◆ **Activity**
Below are the records. Retype exactly the lines between the lines holding "We Cover Thousands of Cities" and "experience for their patrons.", inclusive.

◆ **Records for this task**
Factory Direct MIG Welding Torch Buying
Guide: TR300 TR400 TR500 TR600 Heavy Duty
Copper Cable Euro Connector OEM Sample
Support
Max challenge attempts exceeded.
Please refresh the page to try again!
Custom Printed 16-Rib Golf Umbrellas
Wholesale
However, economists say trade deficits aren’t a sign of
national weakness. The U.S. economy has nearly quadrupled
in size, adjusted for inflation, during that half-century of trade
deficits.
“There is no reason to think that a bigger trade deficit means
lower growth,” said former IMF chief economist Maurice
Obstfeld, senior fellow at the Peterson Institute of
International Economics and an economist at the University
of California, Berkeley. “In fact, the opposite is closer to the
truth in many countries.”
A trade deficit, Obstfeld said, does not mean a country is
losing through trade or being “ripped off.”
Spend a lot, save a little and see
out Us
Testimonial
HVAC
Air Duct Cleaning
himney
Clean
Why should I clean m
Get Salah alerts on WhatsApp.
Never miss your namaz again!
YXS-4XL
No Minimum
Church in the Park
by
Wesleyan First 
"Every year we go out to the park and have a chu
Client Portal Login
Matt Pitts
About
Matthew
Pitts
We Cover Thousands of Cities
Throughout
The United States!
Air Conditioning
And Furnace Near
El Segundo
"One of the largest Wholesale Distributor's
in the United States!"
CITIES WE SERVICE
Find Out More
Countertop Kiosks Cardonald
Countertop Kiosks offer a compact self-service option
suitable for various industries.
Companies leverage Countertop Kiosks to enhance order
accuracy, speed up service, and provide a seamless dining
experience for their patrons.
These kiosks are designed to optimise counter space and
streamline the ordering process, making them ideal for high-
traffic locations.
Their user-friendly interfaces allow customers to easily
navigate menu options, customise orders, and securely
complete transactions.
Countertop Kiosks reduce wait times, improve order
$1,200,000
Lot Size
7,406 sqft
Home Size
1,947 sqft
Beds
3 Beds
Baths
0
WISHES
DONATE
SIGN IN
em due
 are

◆ **Response for this exercise**
We Cover Thousands of Cities
Throughout
The United States!
Air Conditioning
And Furnace Near
El Segundo
"One of the largest Wholesale Distributor's
in the United States!"
CITIES WE SERVICE
Find Out More
Countertop Kiosks Cardonald
Countertop Kiosks offer a compact self-service option
suitable for various industries.
Companies leverage Countertop Kiosks to enhance order
accuracy, speed up service, and provide a seamless dining
experience for their patrons.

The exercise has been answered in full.